Savage Still 1 - Kazak Productions - Publicity-H 2019
Carole Bethuel/Kazak Productions
Too tame.

Lily-Rose Depp headlines writer-director Vincent Mariette's second feature, which co-stars Laurent Lafitte, Aloise Sauvage and Camille Cottin.

An intriguing semi-horror flick that’s neither frightening nor particularly haunting, Savage (Les Fauves) reps a missed opportunity for writer-director Vincent Mariette, whose debut feature, Fool Circle, achieved minor cult status in France back in 2014.

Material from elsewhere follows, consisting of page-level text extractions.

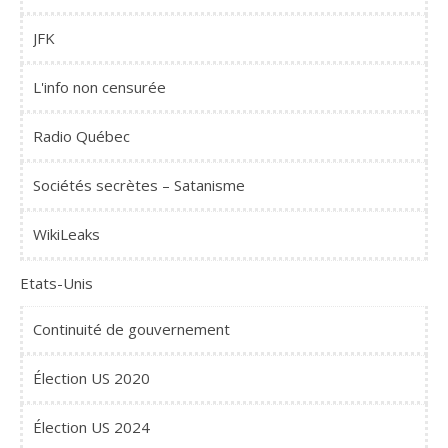
JFK
L'info non censurée
Radio Québec
Sociétés secrètes – Satanisme
WikiLeaks
Etats-Unis
Continuité de gouvernement
Élection US 2020
Élection US 2024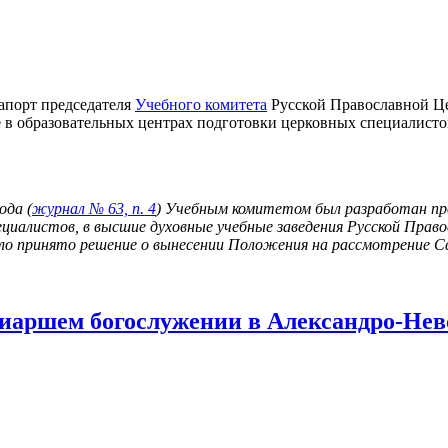
рапорт председателя
Учебного комитета
Русской Православной Ц
 в образовательных центрах подготовки церковных специалисто
ода (
журнал № 63, п. 4
) Учебным комитетом был разработан пр
ециалистов, в высшие духовные учебные заведения Русской Прав
ыло принято решение о вынесении Положения на рассмотрение С
риаршем богослужении в Александро-Нев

Starring model-actress Lily-Rose Depp as a teenager whose summer vacation is upended by a disappearance, a creepy older writer and a leopard on the loose in the neighboring woods, the film tosses around some interesting ideas and tons of atmosphere, but everything is so low-key that it never gets under your skin. After a small release at home, Savage should lurk around VOD and streaming platforms.

Much more suggestive than scary, the script (which Mariette co-wrote with Marie Amachoukeli) seems to pay homage to Cat People and other evocative B-movies where the monster is always just out of sight — less seen than heard or felt, and more of a monster from within.

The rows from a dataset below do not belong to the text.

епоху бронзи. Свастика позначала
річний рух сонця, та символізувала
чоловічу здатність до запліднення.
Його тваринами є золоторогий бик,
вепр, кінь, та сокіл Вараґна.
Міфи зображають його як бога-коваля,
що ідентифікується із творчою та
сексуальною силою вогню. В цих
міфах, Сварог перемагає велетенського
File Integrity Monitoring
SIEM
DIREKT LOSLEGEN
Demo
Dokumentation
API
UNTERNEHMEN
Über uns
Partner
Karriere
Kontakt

In this case, we’re dealing with a leopard (Jacques Tourneur’s The Leopard Man immediately comes to mind) haunting the camping ground where Laura (Rose-Depp), along with her cousins Anne (Aloise Sauvage) and Loic (Lucas Moreau), has hunkered down for the holidays. No sooner does the vacation kick off than Laura crosses paths with the dangerous beast, after which a young man (Eugene Marcuse) goes missing during their first date.

All trails seem to lead to the feline — the French title of the film means “big cats” — but when Laura breaks into the house of a local novelist, Paul (Laurent Lafitte, in full freaky perv mode), and discovers some strange things in his fridge, the plot thickens.

But unfortunately not enough, with Mariette’s muted storytelling incapable of rousing the tiniest bit of tension, and with laconic performances by an otherwise strong cast who act like they were administered sedatives throughout the production. It’s as if the director were purposely avoiding emotions or suspense, which is too bad because his film has a vaguely Lynchian vibe that feels unexploited.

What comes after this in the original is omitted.